Friday, September 28, 2018

Experience in outpatient treatment of PE


More patients with confirmed PE were managed as outpatients over 10 years.

Outpatients with confirmed PE had unchanged mortality.

Readmission rates for outpatients with confirmed PE were stable.

Major bleeding rates among outpatients were very low.



In clinical trial settings, outpatient management of pulmonary embolism (PE) is feasible and safe, but less is known on its use in routine care. We determined trends in outpatient management of PE and associated mortality in a large non-select patient population.
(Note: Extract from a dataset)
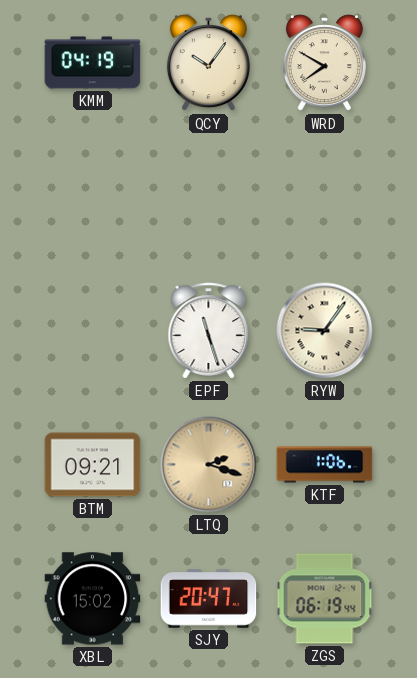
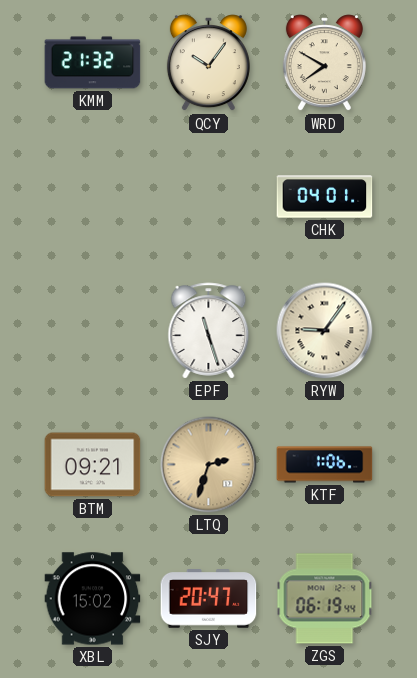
KMM: 04:19 -> 21:32
CHK: none -> 04:01
LTQ: 2:18 -> 2:33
All residents of Quebec, Canada with a first-ever work-up for suspected PE in the emergency department (ED) over 10 years were included. Patients could transition to outpatient management and from unconfirmed to confirmed PE in a time-varying fashion. Comparing the years 2005–9 with 2000–4, we assessed the odds ratio (OR) for outpatient management, and relative risk (RR) for all-cause mortality, readmissions for PE, and major bleeding in 30 days. We adjusted the RR for a mortality risk score.


Of 15,217 patients included, 7583 were outpatients (7.5% confirmed PE) and 7634 were inpatients (60.6% confirmed PE). In all, 10.9% of patients with confirmed PE were outpatients, but outpatient management of confirmed PE was more likely in the latter study period (OR 1.73, 95%CI 1.44–2.09). Among outpatients with confirmed PE, mortality (RR 0.84, 95%CI 0.15–4.61) and readmission (RR 1.25, 95%CI 0.45–3.48) rates were stable, and only 3 major bleeding events were noted. Inpatients with confirmed PE had stable mortality rates (RR 0.95, 95%CI 0.72–1.24).


Outpatient PE management increased over 10 years while remaining fairly uncommon. Nevertheless, stable mortality and readmission rates indicate this practice is safe in routine care, and add to the growing evidence in support of outpatient PE management.